Using Your POS. If you only open your Point of Sale system’s reporting feature when tax time rolls around, things are about to change. The first assumption salon owners make when their salon isn’t profitable enough is that they need to get more clients in the door, but reports may reveal that your stylists are completely booked and can’t handle more clients. It may also reveal that their average ticket total is down or retail sales have been lagging. These reports also serve as a way to monitor your progress and re-evaluate goals in the future.
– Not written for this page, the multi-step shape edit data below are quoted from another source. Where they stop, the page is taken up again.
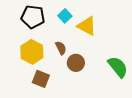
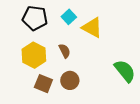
brown circle: (76, 63) -> (70, 80), moved

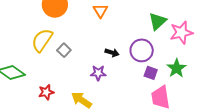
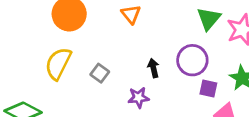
gray square: (64, 50) -> (100, 73), moved
black arrow: (112, 53) -> (153, 68), turned -112

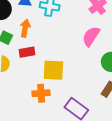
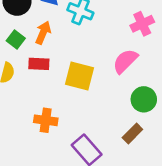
yellow square: (53, 70) -> (80, 76), moved

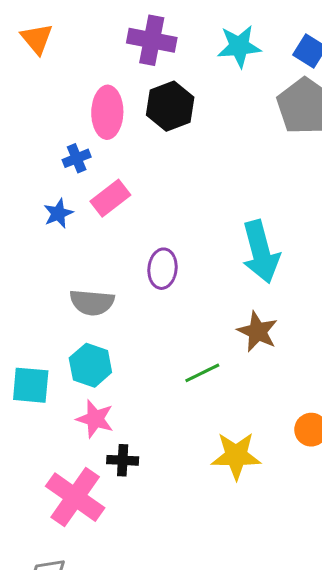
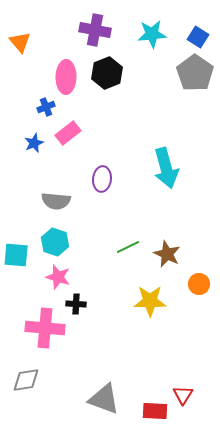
orange triangle: (37, 39) -> (20, 42), moved
brown star: (258, 331) -> (167, 254), moved
pink cross: (75, 497) -> (45, 328), turned -30

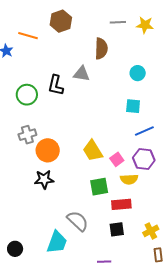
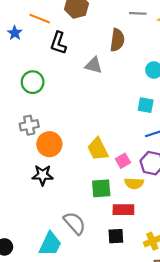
black L-shape: (56, 85) -> (58, 43), moved

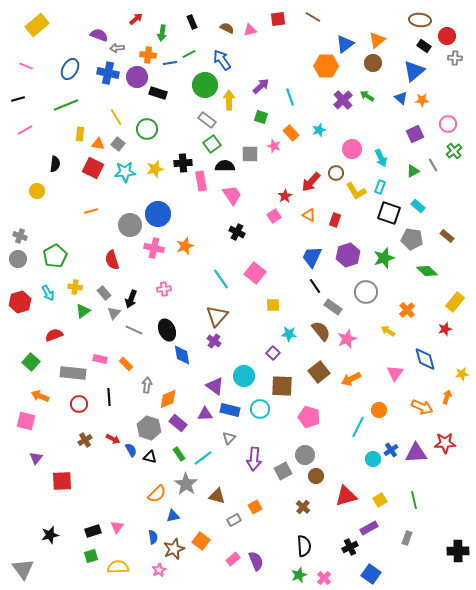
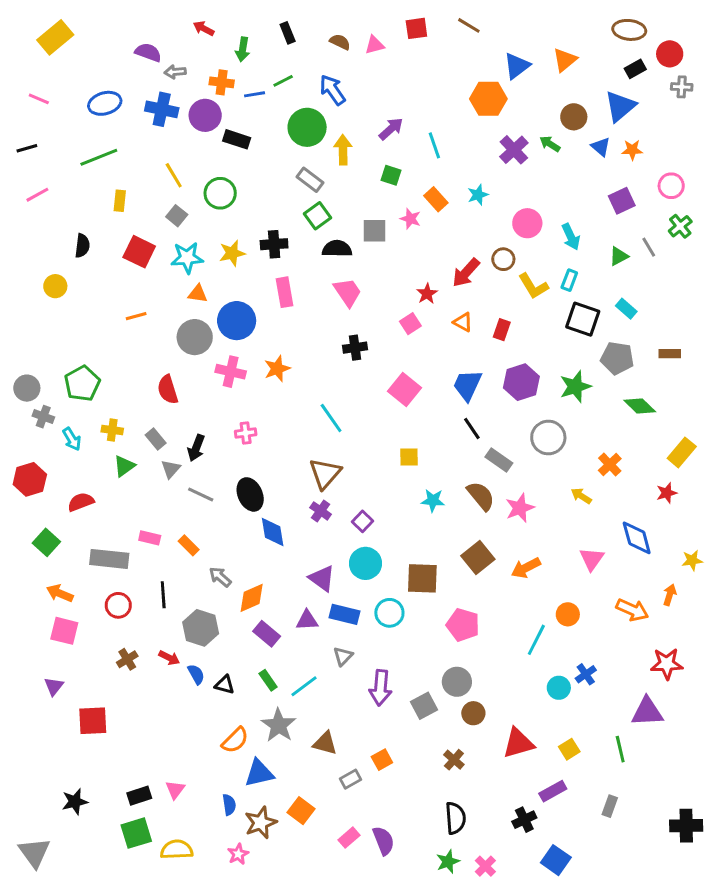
red arrow: (136, 19) -> (204, 28), turned -112
black rectangle: (424, 46) -> (635, 69), turned -64
brown circle: (373, 63) -> (574, 117), moved
blue ellipse: (70, 69) -> (105, 103), turned 45
orange triangle: (98, 144) -> (198, 294), moved
pink rectangle: (201, 181) -> (285, 292), moved
black cross: (237, 232) -> (355, 348), turned -35
gray cross: (20, 236) -> (43, 417), moved
brown rectangle: (447, 236) -> (670, 354), turned -40
pink square: (255, 273) -> (404, 390), moved
red hexagon: (20, 302) -> (30, 479), moved
purple square: (273, 353) -> (362, 521), moved
gray arrow: (147, 385) -> (220, 577), turned -56
pink square: (26, 421) -> (64, 631), moved
gray hexagon: (149, 428) -> (201, 628), moved
purple triangle: (416, 453) -> (647, 712), moved
blue triangle: (173, 516) -> (259, 773), size x1.5
green square: (91, 556) -> (136, 833), size x1.5

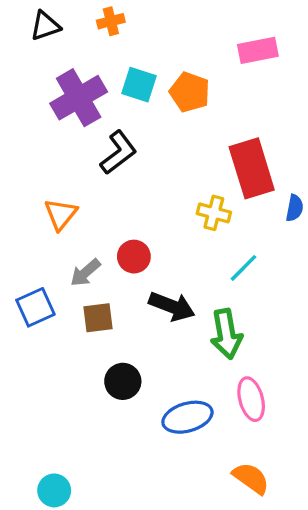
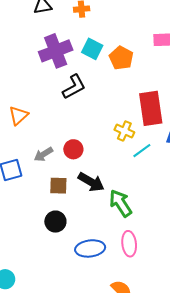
orange triangle: (61, 214) -> (18, 116), moved
cyan line: (244, 268) -> (142, 151), moved
brown square: (98, 318) -> (58, 186), moved
green arrow: (226, 334) -> (121, 203), turned 148

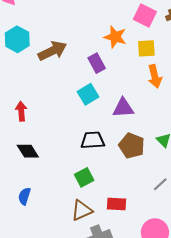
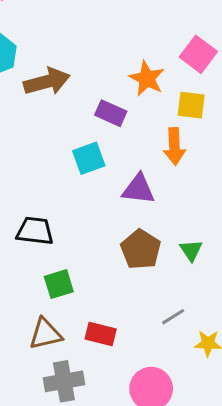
purple rectangle: (97, 63) -> (111, 113), turned -48
orange arrow: (155, 76) -> (174, 146), moved
black trapezoid: (93, 140) -> (35, 231), moved

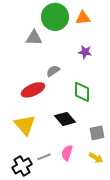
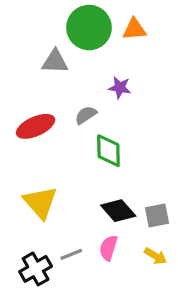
purple star: (85, 52) -> (120, 87), moved
red ellipse: (33, 90) -> (36, 126), moved
green diamond: (82, 92) -> (108, 151), moved
black diamond: (65, 119) -> (118, 211), moved

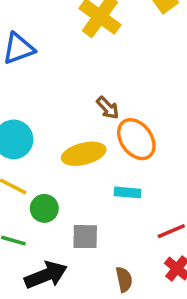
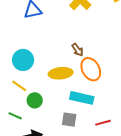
cyan rectangle: (127, 192) -> (82, 98), size x1.6
gray square: (85, 237) -> (69, 120), moved

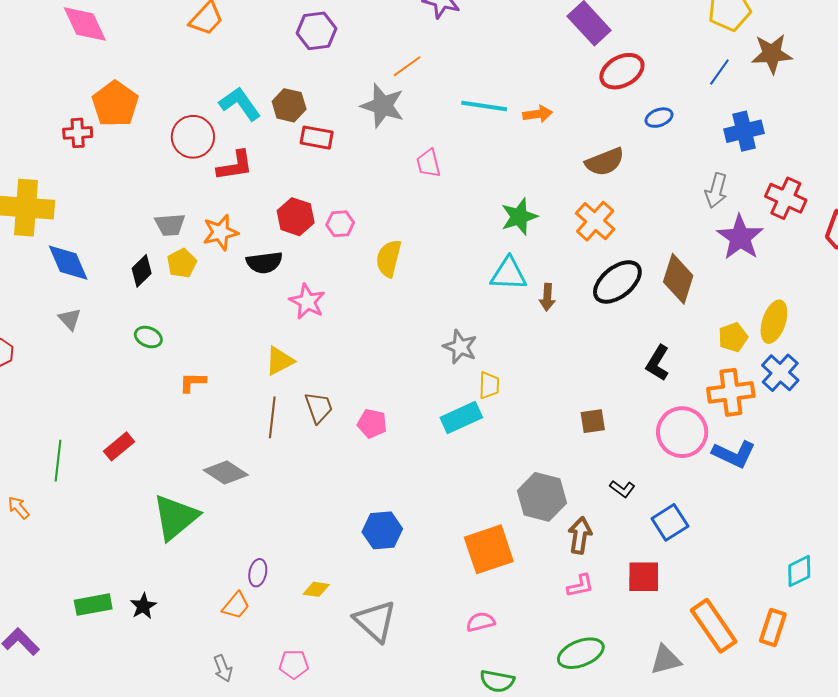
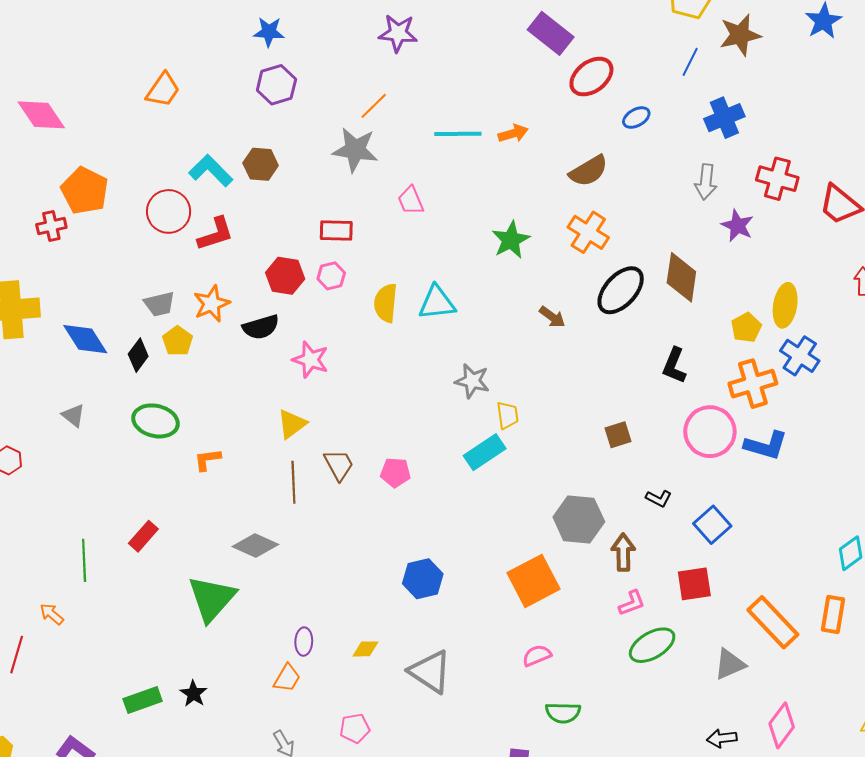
red rectangle: (317, 138) -> (336, 230), moved
purple star: (740, 237) -> (737, 226), size x0.7
blue diamond: (68, 263) -> (85, 339), moved
cyan triangle: (509, 274) -> (437, 303), moved
brown arrow: (547, 297) -> (552, 317), turned -48
green ellipse: (148, 337) -> (156, 421), size x1.6
green ellipse: (581, 653) -> (652, 645), moved

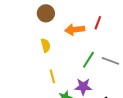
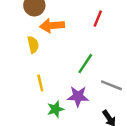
orange arrow: (75, 30) -> (52, 26), moved
gray line: (110, 61) -> (111, 85), moved

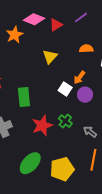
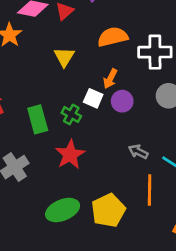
orange semicircle: (86, 49) -> (113, 37), size x1.5
green cross: (65, 121) -> (71, 114), moved
green ellipse: (30, 163) -> (63, 210), turned 35

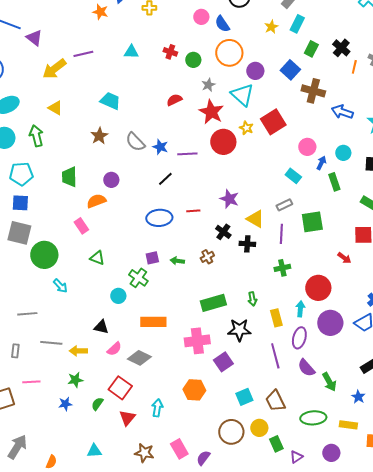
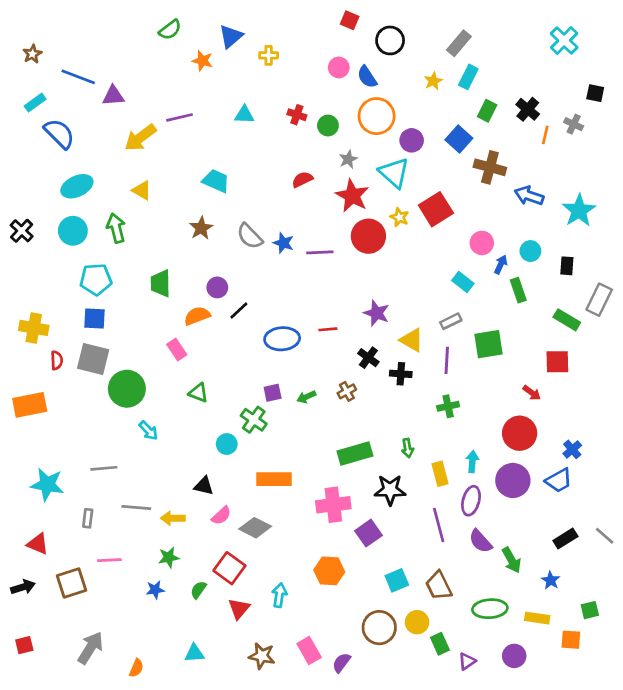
purple triangle: (34, 38) -> (113, 96), turned -42
black line: (165, 179) -> (239, 310), moved
green arrow: (177, 261) -> (306, 397), turned -32
red circle: (318, 288) -> (520, 433), moved

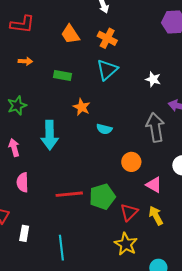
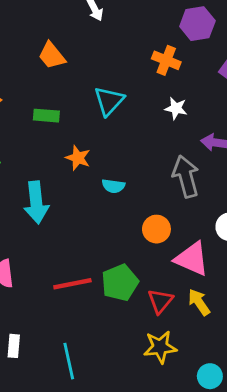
orange cross: (107, 38) -> (166, 60), moved
pink triangle: (154, 185) -> (192, 259), size x1.5
yellow star: (126, 244) -> (160, 347), turned -30

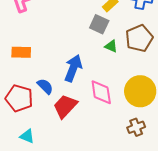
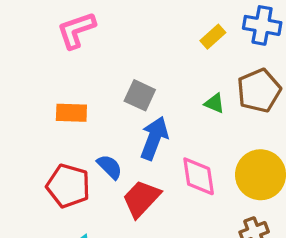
gray square: (99, 24) -> (140, 95), moved

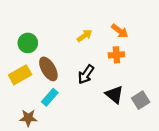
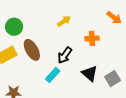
orange arrow: (120, 31) -> (114, 18), moved
cyan rectangle: (50, 97) -> (53, 75), moved

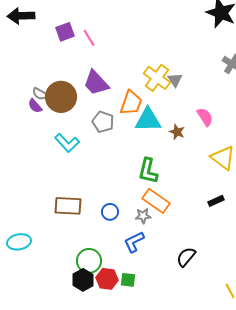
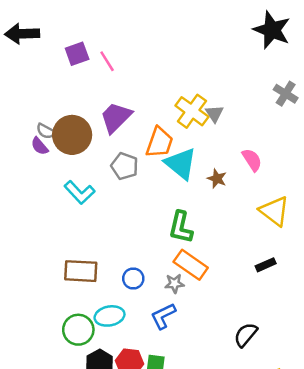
purple trapezoid: (96, 83) -> (116, 117), turned 88
cyan triangle: (148, 120) -> (181, 164), turned 40
cyan ellipse: (19, 242) -> (110, 316), moved
black semicircle: (186, 257) -> (246, 335), moved
green circle: (89, 261) -> (78, 330), moved

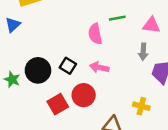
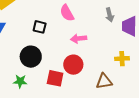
black square: (68, 66) -> (40, 27), moved
green star: (12, 79) -> (20, 81), moved
red square: (58, 104) -> (55, 78), turned -30

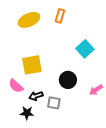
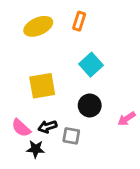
cyan square: (85, 49) -> (91, 65), moved
pink semicircle: (16, 86) -> (21, 128), moved

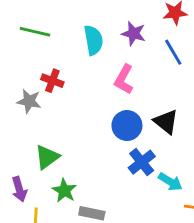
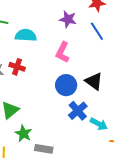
cyan semicircle: (93, 40) -> (26, 35), moved, turned -75
red cross: (52, 81) -> (17, 67), moved

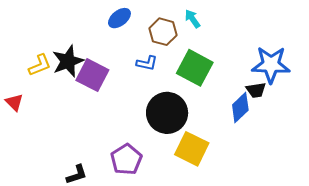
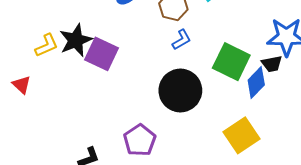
blue L-shape: (147, 63) -> (182, 40), moved, turned -40
green square: (195, 68) -> (231, 62), moved
yellow square: (192, 149) -> (241, 135), moved, turned 32

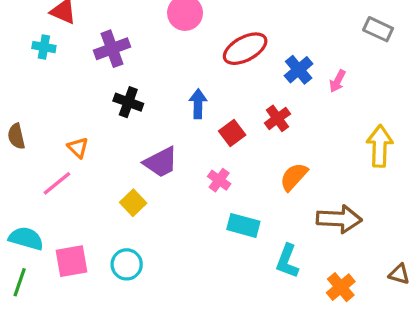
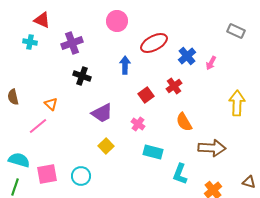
blue arrow: (198, 104) -> (125, 65), moved
orange semicircle: (294, 177) -> (184, 122), turned -72
yellow square: (133, 203) -> (106, 146), moved

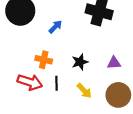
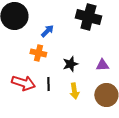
orange cross: (44, 60) -> (38, 53), moved
yellow arrow: (84, 91) -> (74, 91), turned 35

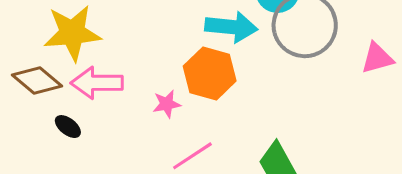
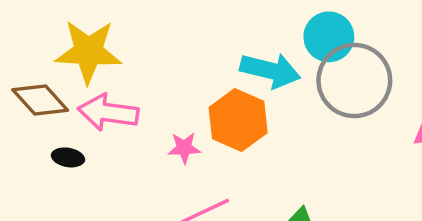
black ellipse: (68, 127) -> (68, 157), turned -36

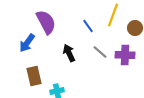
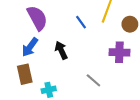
blue arrow: (27, 43) -> (30, 47), moved
gray line: (100, 52) -> (93, 80), moved

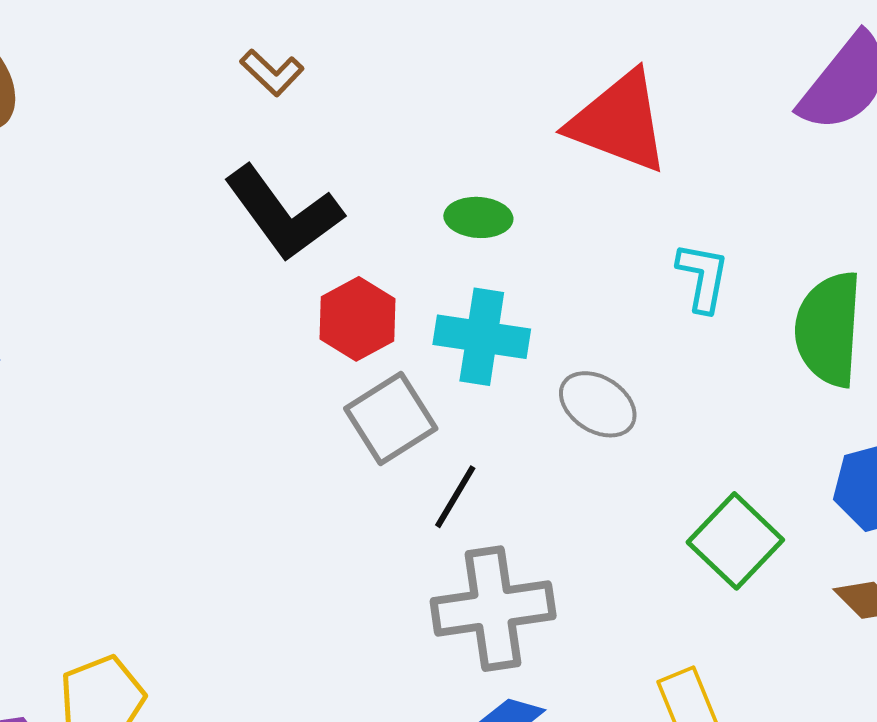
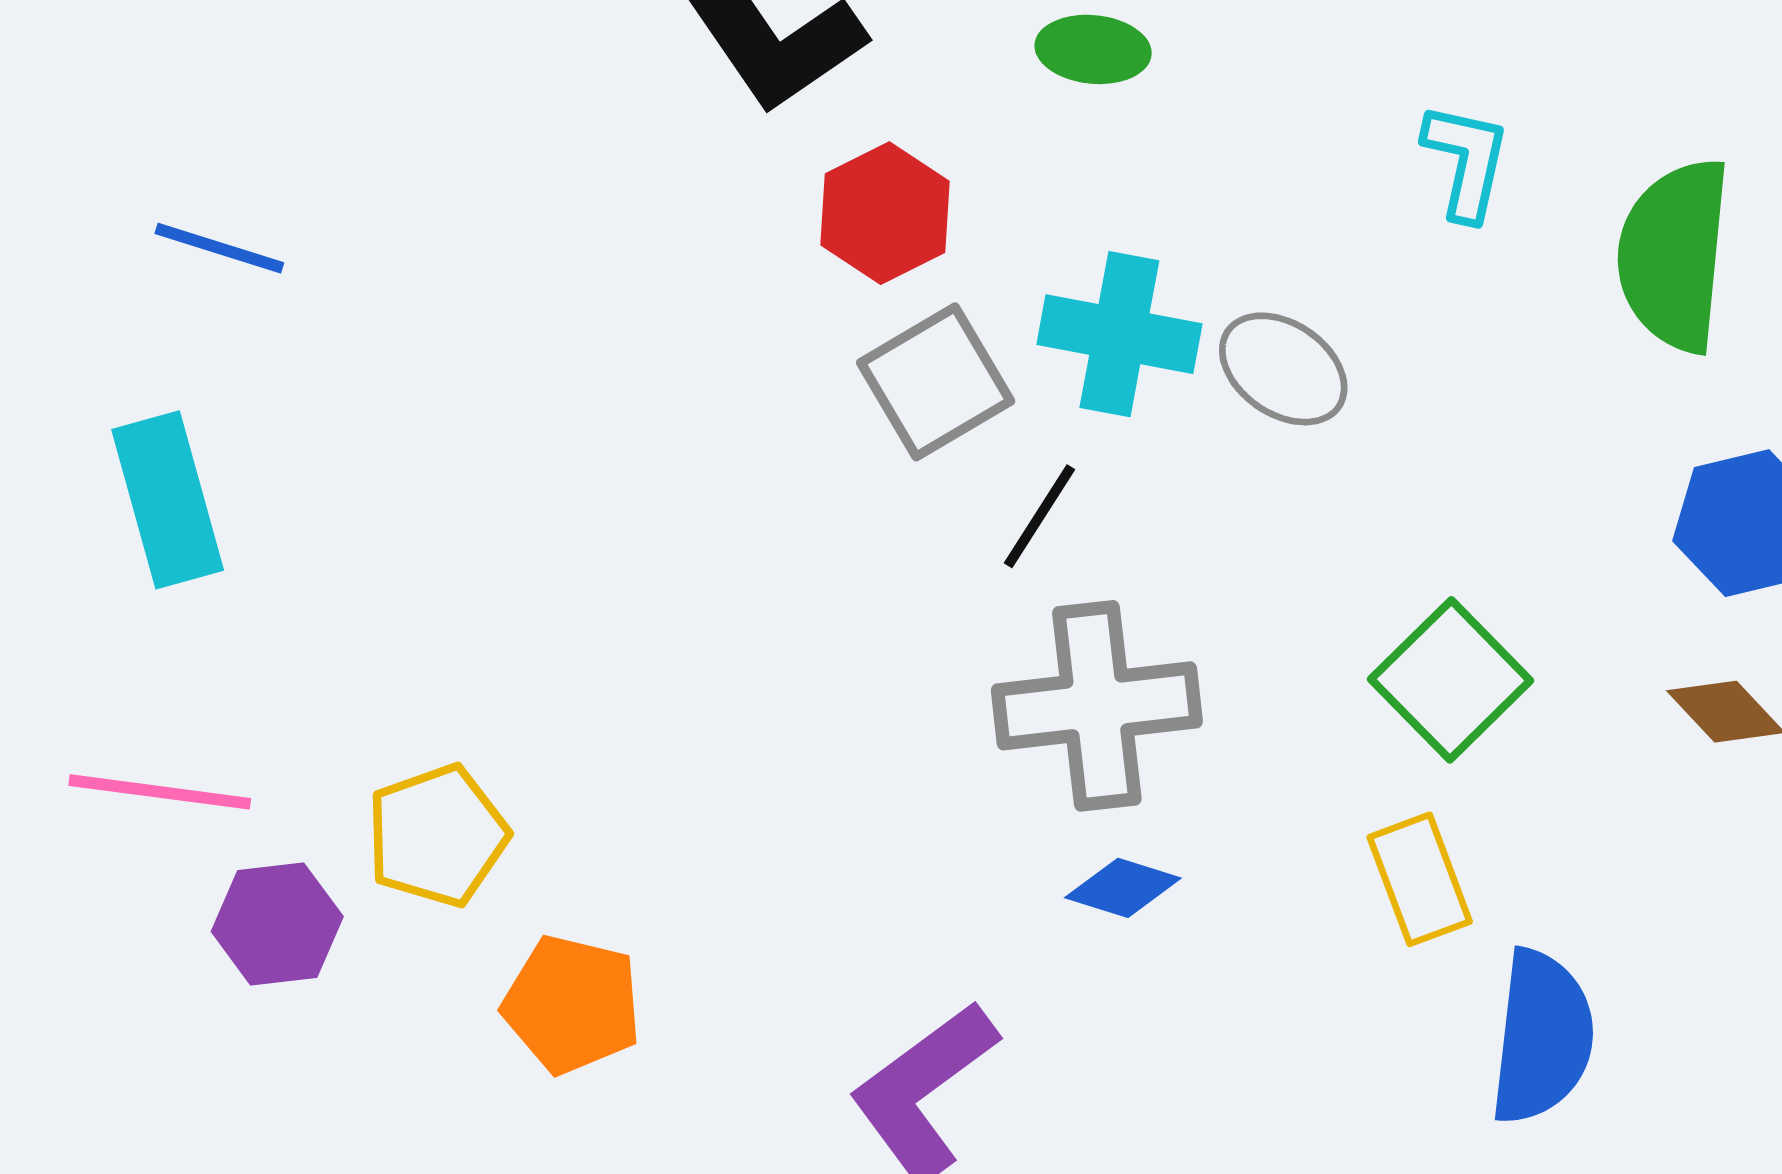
cyan cross: (482, 337) -> (1119, 334), moved
green square: (735, 541) -> (1451, 680), moved

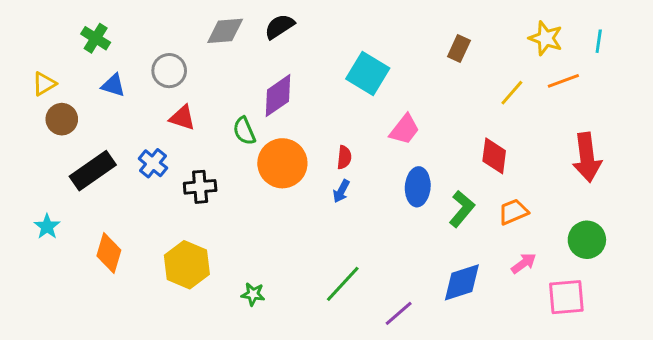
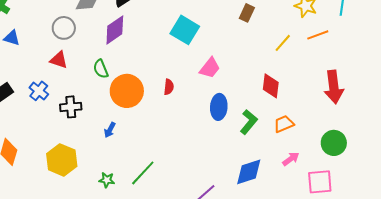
gray circle: (169, 71) -> (64, 28), moved
purple diamond: (278, 96) -> (115, 30), moved
blue arrow: (341, 191) -> (110, 130), moved
green line: (343, 284) -> (143, 173), moved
Start settings goals by reviewing all the reports that relate to the three focus areas. Look at the number of new clients, rebooking frequency, average dollar per transaction, and year-to-date versus last year’s sales. Then, start to drill down into specifics. If you notice that this year’s sales are down compared to the same period last year, look at your marketing calendar to check if you had a successful campaign that you missed this year or maybe one of your top stylists’ numbers have started to take a dive. Once you figure out specific problem areas, you can begin to formulate ways to fix it.
Motivating Your Staff. Setting a generic goal isn’t enough to get your salon on its way to being more profitable. Make sure you’re on the right track with targets that motivate your staff toward profitability by ensuring your goals are always:
- in line with your salon or spa’s mission and culture
- clear and easy to understand
- easily measurable (increase profits by 20% is measurable, make more money is not)
- and challenging but achievable.
Once you’ve determined the goal(s), the team must be aware of what they’re working toward and your expectations of them. But don’t leave your staff to go it alone. Coaching the salon on actions and behaviors that target results is just as important as setting the goal itself.
Paul Tate is CEO North America at Shortcuts Software, which provides top-level software to salons and spas across the world, offering software solutions in nine languages to more than 12,000 clients in 46 countries.
Originally posted on Salon Today.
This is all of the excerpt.